Description: In the middle of the 18th century, Benjamin Franklin spent almost two decades in London – at exactly the same time as Mozart, Casanova and Handel. This is an enthralling biography – not only of the man, but of the city when it was a hub of Enlightenment activity.
For the great majority of his long life, Benjamin Franklin was a loyal British royalist. In 1757, having made his fortune in Philadelphia and established his fame as a renowned experimental scientist, he crossed the Atlantic to live as a gentleman in the heaving metropolis of London.
From his house in Craven Street, he mixed with both the brilliant and the powerful – in London coffee house clubs, at the Royal Society, and on his summer travels around the British Isles and continental Europe. He counted David Hume, Matthew Boulton, Joseph Priestley, Edmund Burke and Erasmus Darwin among his friends – and, as an American colonial representative, he had access to successive Prime Ministers and even the King.
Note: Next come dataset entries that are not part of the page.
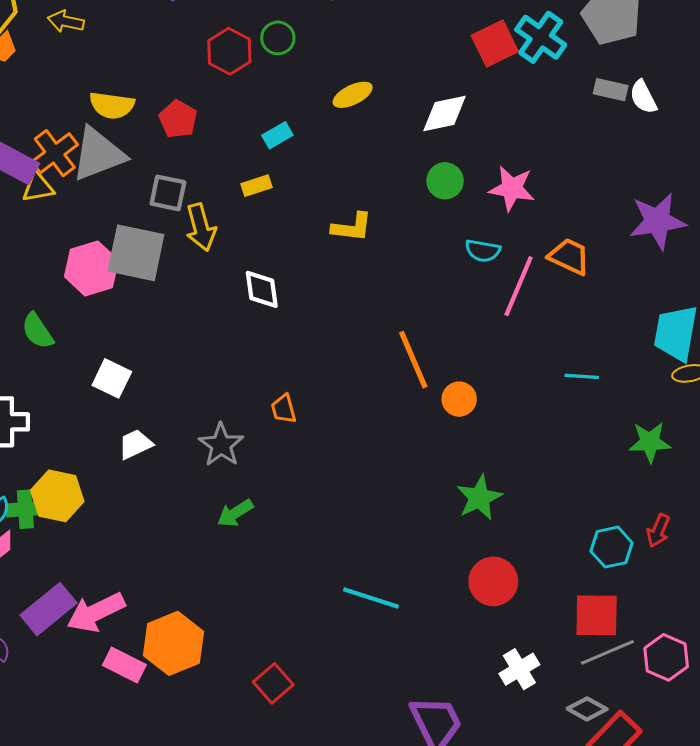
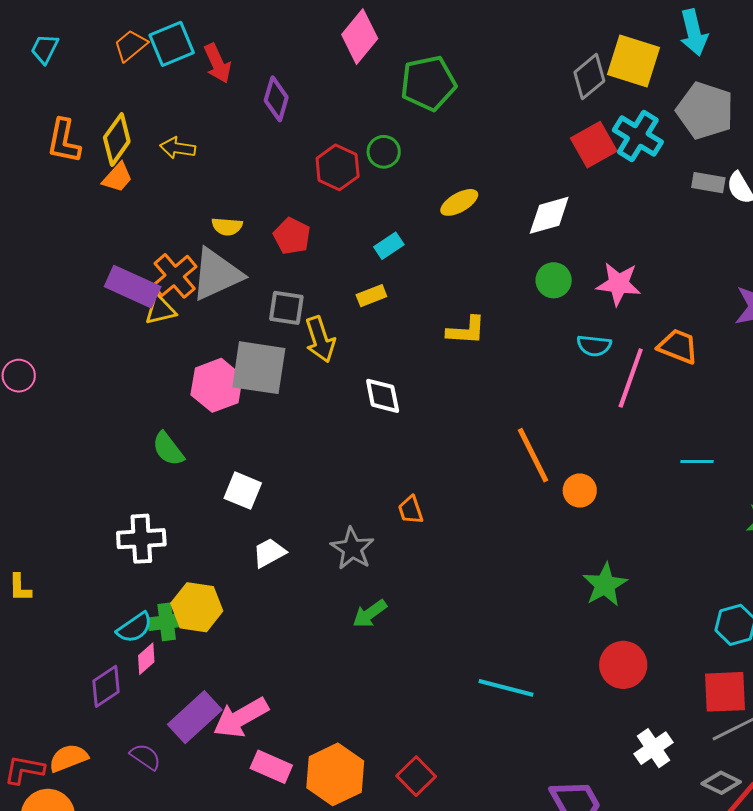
yellow semicircle: (112, 105) -> (227, 226), size x0.7
orange hexagon: (173, 643) -> (335, 774), moved

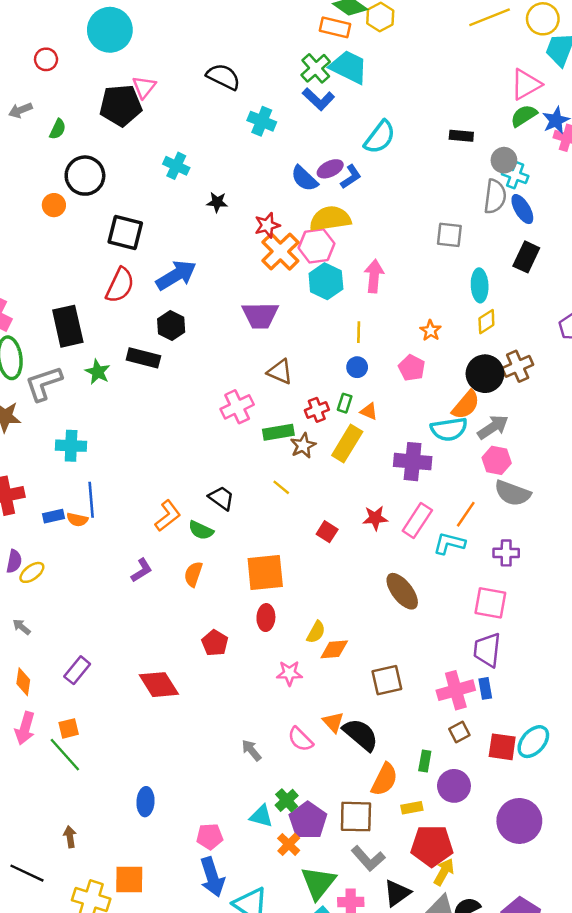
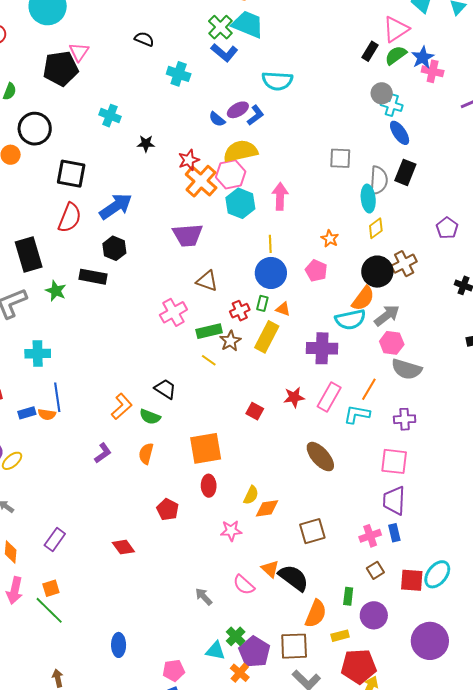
black semicircle: (223, 77) -> (144, 39), size x0.7
black rectangle: (461, 136) -> (370, 51), moved, turned -60
cyan semicircle: (380, 137) -> (277, 81), turned 60
blue semicircle: (304, 178) -> (217, 119), size x0.7
gray semicircle: (495, 197) -> (379, 180), moved
blue circle: (357, 367) -> (271, 273), size x1.8
yellow line: (281, 487) -> (209, 360), moved
red diamond: (159, 685) -> (123, 547), size x0.7
pink cross: (456, 690) -> (370, 536), size x0.7

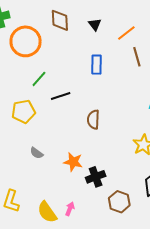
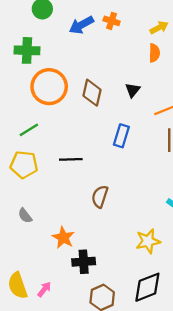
brown diamond: (60, 20) -> (92, 93), moved
green line: (39, 79) -> (29, 130), moved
The early 1760s saw Britain’s elevation to global superpower status with victory in the Seven Years War and the succession of the young, active George III. This brought a sharp new edge to political competition in London and redefined the relationship between Britain and its colonies. They would profoundly affect Franklin himself, eventually placing him in opposition with his ambitious son William. Though Franklin sought to prevent the America’s break with Great Britain, his own actions would finally help cause that very event.
In November 1724, aged 18, Franklin is sent to London for the first time to buy printing equipment for a Philadelphia newspaper.
After spending over 30 years in America, Franklin returns to London – not as a humble printer, but as a leading politician.
Franklin’s achievements in the field of physics, and specifically that of electricity, have won him an international reputation.
Franklin’s opponents in the Pennsylvania Assembly are preparing poisonous attacks to greet him on his return to America.
It is 1775, and Franklin is no longer of any political use in London. He becomes Ambassador to France in the days before the Revolution.